To find a unique voice on so ubiquitous an instrument as the acoustic guitar is quite an achievement: to do so within a centuries old idiom where the instrument has no real history is truly remarkable.
Tony McManus has come to be recognised throughout the world as the leading guitarist in Celtic Music. From early childhood his twin obsessions of traditional music and acoustic guitar have worked together to produce a startlingly original approach to this ancient art. In Tony's hands the complex ornamentation normally associated with fiddles and pipes are accurately transferred to guitar in a way that preserves the integrity and emotional impact of the music.
Self taught from childhood, initially through listening to the family record collection, McManus abandoned academia in his twenties to pursue music full time. The session scene in Glasgow and Edinburgh provided the springboard for gigs around Scotland and a studio set for BBC Radio, frequently rebroadcast, began to spread the word.
Tony's first self titled recording in 1996, followed by Pourquoi Quebec in 1999 led to worldwide recognition. However, it was with the release of Ceol More in 2002 that Tony's stature as a first class musician reached a new level. Critics hailed the focussed, spell-binding nature of the music, from the plaintive Jewish hymn "Shalom Aleichem" to the ingenious arrangement of the Charles Mingus classic "Goodbye Pork Pie Hat". Having been nominated as Musician of the Year by both the BBC Folk Awards and The Scottish Traditonal Music awards, in 2002 "Ceol More" hit the Critic's Album of the year list in Acoustic Guitar magazine and named "Live Ireland Awards" Album of the Year.
Tony's work has come to represent Celtic music in the guitar world, making regular appearances at guitar specific events where just a few years ago jigs and reels would be unheard of. He is invited annually to the Chet Atkins Festival in Nashville, has appeared at Guitar Festivals in Soave and Pescantina, Sarzana and Francacorta Italy; Frankston, Australia; Issoudun and Bordeaux France; Kirkmichael, Scotland; Bath and Kent, England; Bochum and Osnabruck, Germany. In 2004 he appeared at the famous Ryman Auditorium in Nashville in the "All Star Guitar Night" featuring Steve Morse, Bryan Sutton, Muriel Anderson, Béla Fleck and Victor Wooten and headlined by the legendary Les Paul.
His ability to reach audiences unfamiliar with traditional music is remarkable- he is quite comfortable at predominantly classical events such as the Dundee and Derry Guitar Festivals (appearing six times between the two) the Uppsala Guitar Festival and even The Bogotá International Guitar Festival where he followed virtuoso Eduardo Fernandez.

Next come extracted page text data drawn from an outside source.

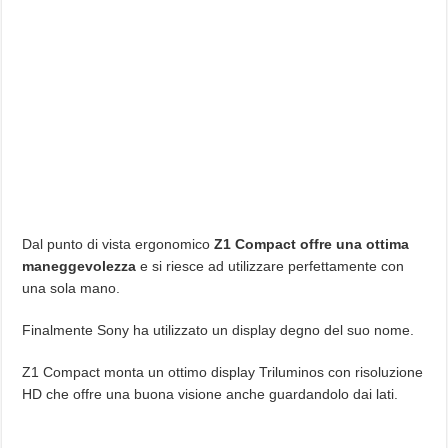
Dal punto di vista ergonomico
Z1 Compact offre una ottima
maneggevolezza
e si riesce ad utilizzare perfettamente con
una sola mano.
Finalmente Sony ha utilizzato un display degno del suo nome.
Z1 Compact monta un ottimo display Triluminos con risoluzione
HD che offre una buona visione anche guardandolo dai lati.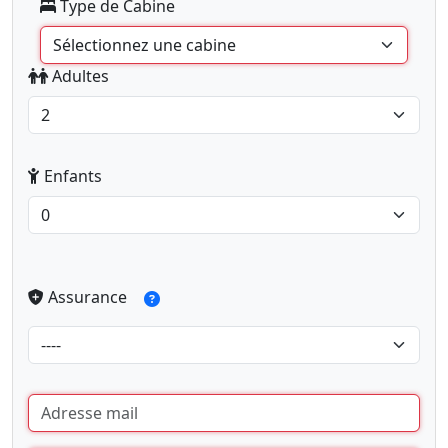
Type de Cabine
Adultes
Enfants
Assurance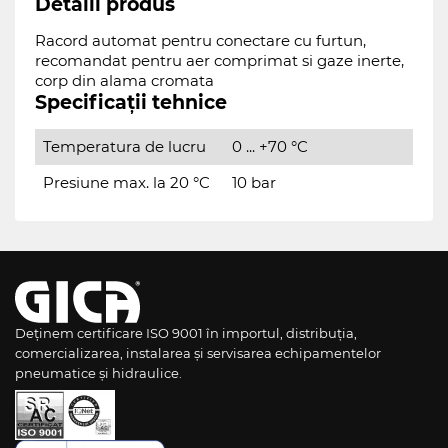
Detalii produs
Racord automat pentru conectare cu furtun,
recomandat pentru aer comprimat si gaze inerte,
corp din alama cromata
Specificații tehnice
Temperatura de lucru
0 ... +70 °C
Presiune max. la 20 °C
10 bar
Deținem certificare ISO 9001 în importul, distribuția,
comercializarea, instalarea și servisarea echipamentelor
pneumatice și hidraulice.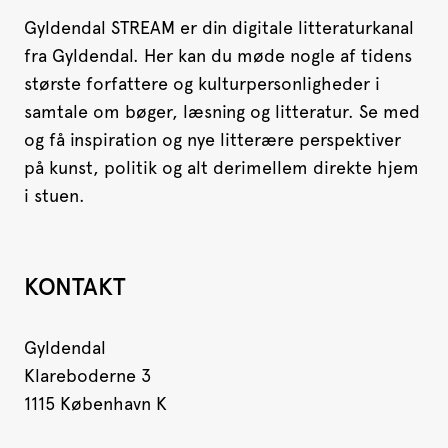
Gyldendal STREAM er din digitale litteraturkanal
fra Gyldendal. Her kan du møde nogle af tidens
største forfattere og kulturpersonligheder i
samtale om bøger, læsning og litteratur. Se med
og få inspiration og nye litterære perspektiver
på kunst, politik og alt derimellem direkte hjem
i stuen.
KONTAKT
Gyldendal
Klareboderne 3
1115 København K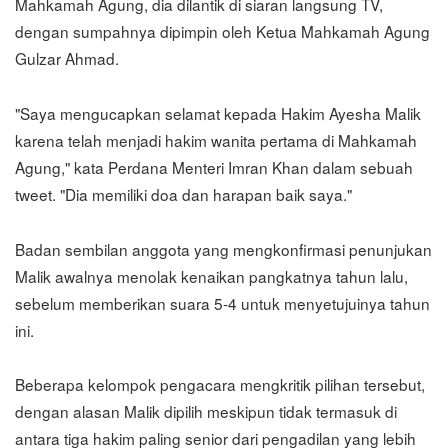
Mahkamah Agung, dia dilantik di siaran langsung TV,
dengan sumpahnya dipimpin oleh Ketua Mahkamah Agung
Gulzar Ahmad.
"Saya mengucapkan selamat kepada Hakim Ayesha Malik
karena telah menjadi hakim wanita pertama di Mahkamah
Agung," kata Perdana Menteri Imran Khan dalam sebuah
tweet. "Dia memiliki doa dan harapan baik saya."
Badan sembilan anggota yang mengkonfirmasi penunjukan
Malik awalnya menolak kenaikan pangkatnya tahun lalu,
sebelum memberikan suara 5-4 untuk menyetujuinya tahun
ini.
Beberapa kelompok pengacara mengkritik pilihan tersebut,
dengan alasan Malik dipilih meskipun tidak termasuk di
antara tiga hakim paling senior dari pengadilan yang lebih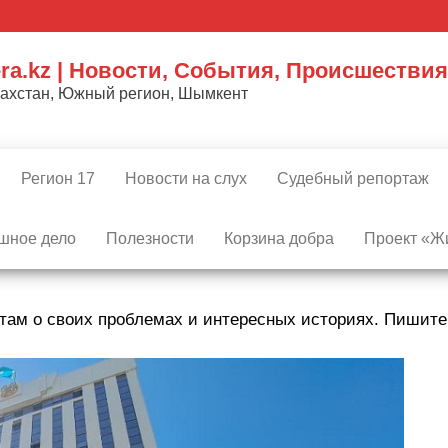
ra.kz | Новости, События, Происшествия
захстан, Южный регион, Шымкент
Регион 17
Новости на слух
Судебный репортаж
шное дело
Полезности
Корзина добра
Проект «Жи
там о своих проблемах и интересных историях. Пишит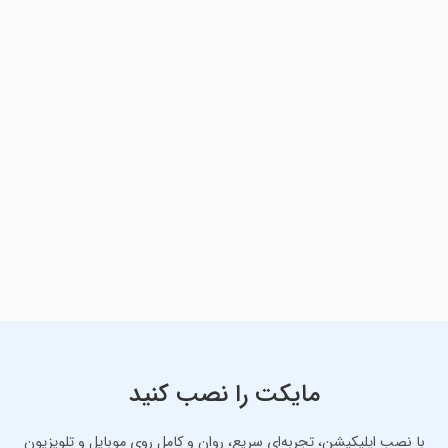
مایکت را نصب کنید
با نصب اپلیکیشن، تجربه‌ای سریع، روان و کامل روی موبایل و تلویزیون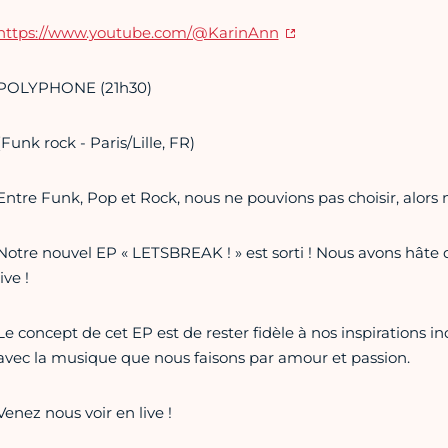
https:
//www.youtube.com/@KarinAnn
POLYPHONE (21h30)
(Funk rock - Paris/Lille, FR)
Entre Funk, Pop et Rock, nous ne pouvions pas choisir, alors
Notre nouvel EP « LETSBREAK ! » est sorti ! Nous avons hâte q
live !
Le concept de cet EP est de rester fidèle à nos inspirations in
avec la musique que nous faisons par amour et passion.
Venez nous voir en live !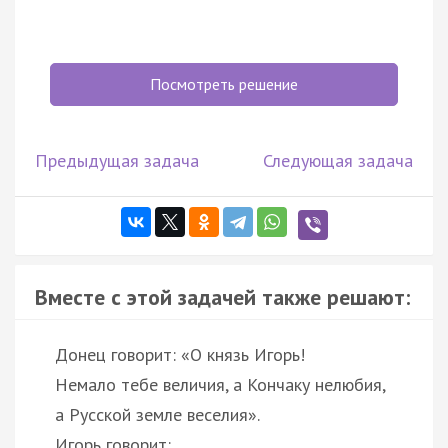
Посмотреть решение
Предыдущая задача
Следующая задача
Вместе с этой задачей также решают:
Донец говорит: «О князь Игорь!
Немало тебе величия, а Кончаку нелюбия,
а Русской земле веселия».
Игорь говорит: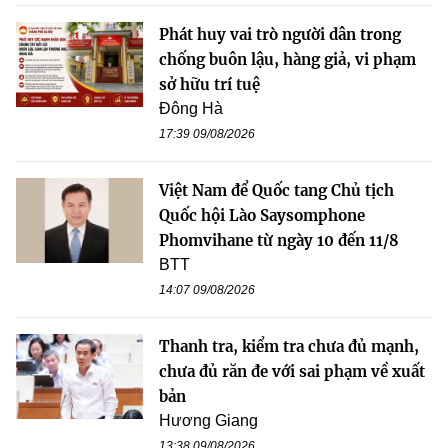
Phát huy vai trò người dân trong
chống buôn lậu, hàng giả, vi phạm
sở hữu trí tuệ
Đông Hà
17:39 09/08/2026
Việt Nam để Quốc tang Chủ tịch
Quốc hội Lào Saysomphone
Phomvihane từ ngày 10 đến 11/8
BTT
14:07 09/08/2026
Thanh tra, kiểm tra chưa đủ mạnh,
chưa đủ răn đe với sai phạm về xuất
bản
Hương Giang
13:38 09/08/2026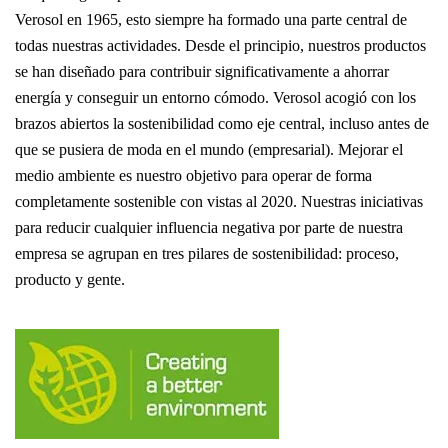
Verosol en 1965, esto siempre ha formado una parte central de
todas nuestras actividades. Desde el principio, nuestros productos
se han diseñado para contribuir significativamente a ahorrar
energ
í
a y conseguir un entorno cómodo. Verosol acogió con los
brazos abiertos la sostenibilidad como eje central, incluso antes de
que se pusiera de moda en el mundo (empresarial). Mejorar el
medio ambiente es nuestro objetivo para operar de forma
completamente sostenible con vistas al 2020. Nuestras iniciativas
para reducir cualquier influencia negativa por parte de nuestra
empresa se agrupan en tres pilares de sostenibilidad: proceso,
producto y gente.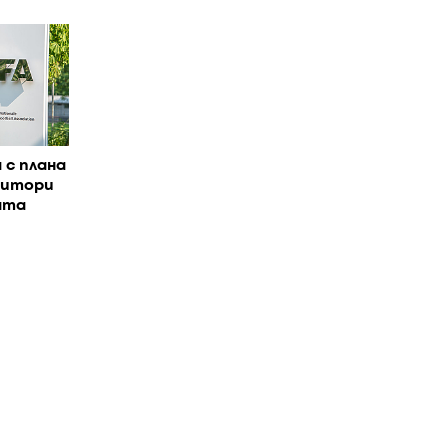
 с плана
титори
ата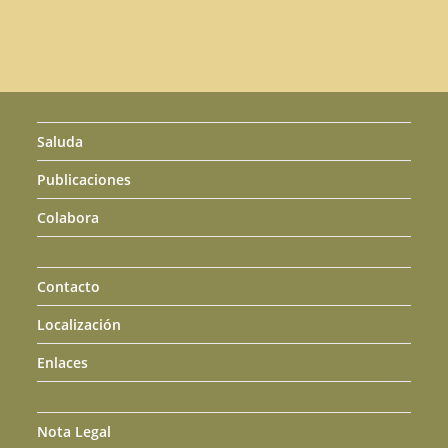
Saluda
Publicaciones
Colabora
Contacto
Localización
Enlaces
Nota Legal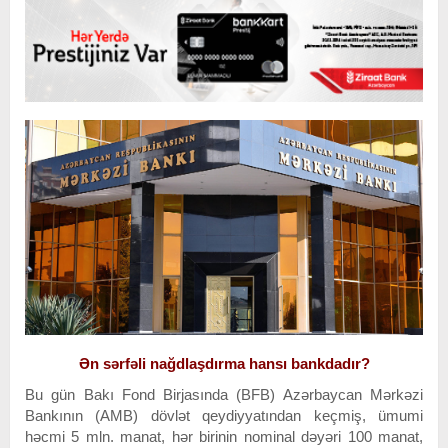
Ən sərfəli nağdlaşdırma hansı bankdadır?
Bu gün Bakı Fond Birjasında (BFB) Azərbaycan Mərkəzi
Bankının (AMB) dövlət qeydiyyatından keçmiş, ümumi
həcmi 5 mln. manat, hər birinin nominal dəyəri 100 manat,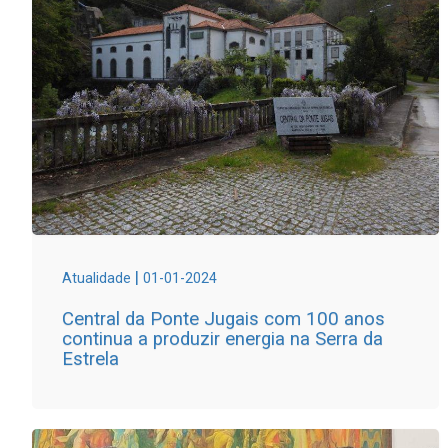
|
Atualidade
01-01-2024
Central da Ponte Jugais com 100 anos
continua a produzir energia na Serra da
Estrela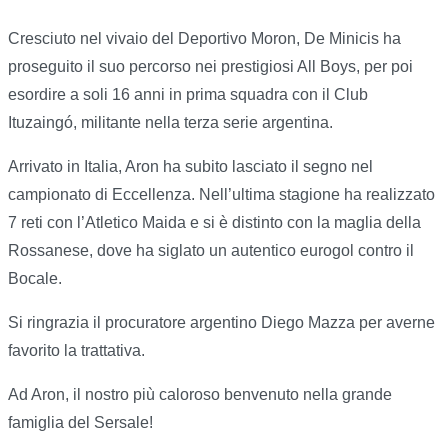
Cresciuto nel vivaio del Deportivo Moron, De Minicis ha
proseguito il suo percorso nei prestigiosi All Boys, per poi
esordire a soli 16 anni in prima squadra con il Club
Ituzaingó, militante nella terza serie argentina.
Arrivato in Italia, Aron ha subito lasciato il segno nel
campionato di Eccellenza. Nell’ultima stagione ha realizzato
7 reti con l’Atletico Maida e si è distinto con la maglia della
Rossanese, dove ha siglato un autentico eurogol contro il
Bocale.
Si ringrazia il procuratore argentino Diego Mazza per averne
favorito la trattativa.
Ad Aron, il nostro più caloroso benvenuto nella grande
famiglia del Sersale!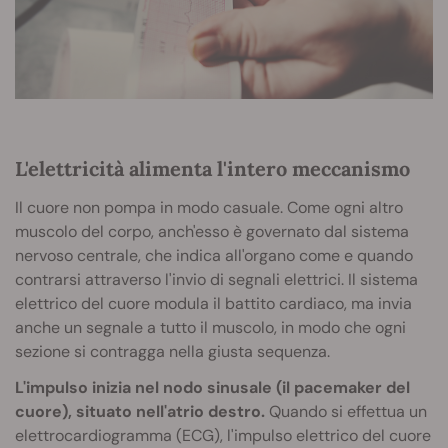
L'elettricità alimenta l'intero meccanismo
Il cuore non pompa in modo casuale. Come ogni altro
muscolo del corpo, anch'esso è governato dal sistema
nervoso centrale, che indica all'organo come e quando
contrarsi attraverso l'invio di segnali elettrici. Il sistema
elettrico del cuore modula il battito cardiaco, ma invia
anche un segnale a tutto il muscolo, in modo che ogni
sezione si contragga nella giusta sequenza.
L'impulso inizia nel nodo sinusale (il pacemaker del
cuore), situato nell'atrio destro.
Quando si effettua un
elettrocardiogramma (ECG), l'impulso elettrico del cuore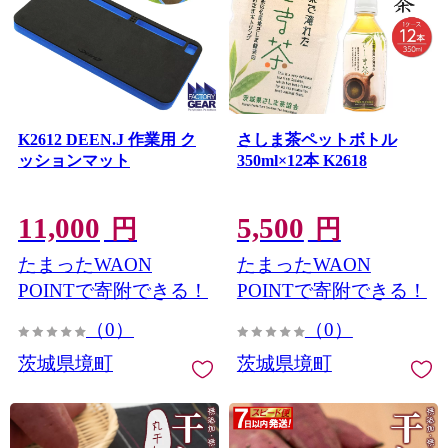
K2612 DEEN.J 作業用 ク
さしま茶ペットボトル
ッションマット
350ml×12本 K2618
11,000
5,500
円
円
たまったWAON
たまったWAON
POINTで寄附できる！
POINTで寄附できる！
（0）
（0）
茨城県境町
茨城県境町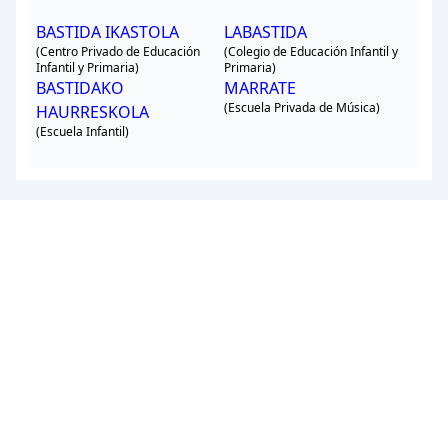
BASTIDA IKASTOLA
LABASTIDA
(Centro Privado de Educación
(Colegio de Educación Infantil y
Infantil y Primaria)
Primaria)
BASTIDAKO
MARRATE
(Escuela Privada de Música)
HAURRESKOLA
(Escuela Infantil)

Today his live work ranges from intimate solo performance through his trio with brothers Gary and Greg Grainger to the quartet Men of Steel (with fellow guitarists Dan Crary, Beppe Gambetta and Don Ross). He is an enthusiastic collaborator both as a leader and as a sideman having worked with, among many others Dougie McLean, Phil Cunningham, Mairi MacInnes, Liam O'Flynn, Martin Simpson, Kevin Burke, Alison Brown, Martyn Bennett, Natalie MacMaster, Patrick and Jacky Molard, Mairead ní Mhoanaigh and Dermot Byrne, The Nashville Chamber Orchestra, John Jorgenson, Jean Michel Veillon, Catriona Macdonald, Seikou Keita, Xosé Manuel Budiño, Ewen Vernal and Andy Irvine.
He is also in great demand as a studio musician having contributed to over 60 albums. In addition to his solo output Tony has worked with both singers and instrumentalists providing his distinctive sound on many successful projects.
His 2009 release "The Makers's Mark" saw him showcase 15 of the finest luthier built guitars available. Recording a solo piece on each instrument, the project caught the attention of the mainstream rock guitar press in a way that acoustic work rarely does.
The following year, a chance hearing on Irish radio led to an invite to contribute music to the soundtrack of Oscar winning director Neil Jordan's film "Ondine" starring Colin Farrell.
Never one to be typecast, Tony's new album "Mysterious Boundaries" is his most ambitious to date. An encouraging challenge from mandolin virtuoso Mike Marshall to learn the Bach E Major Prelude on guitar led to an exploration of classical and baroque music – seemingly very different to the jigs and reels that he grew up with. By examining the boundaries between genres and sticking to his steel string guitar (rather than the conventional classical guitar) McManus has produced a work of great originality and beauty, hailed by his peers as "a masterpiece" (Renbourn), "beyond beautiful… it's PERFECT!" (Tommy Emmanuel) and which contains a truly remarkable rendition of Bach's colossal Chaconne in D Minor – one of the greatest compositions of any age.
Whatever work McManus brings within his scope the listener is assured a journey into the depths of the music in the company of a great talent.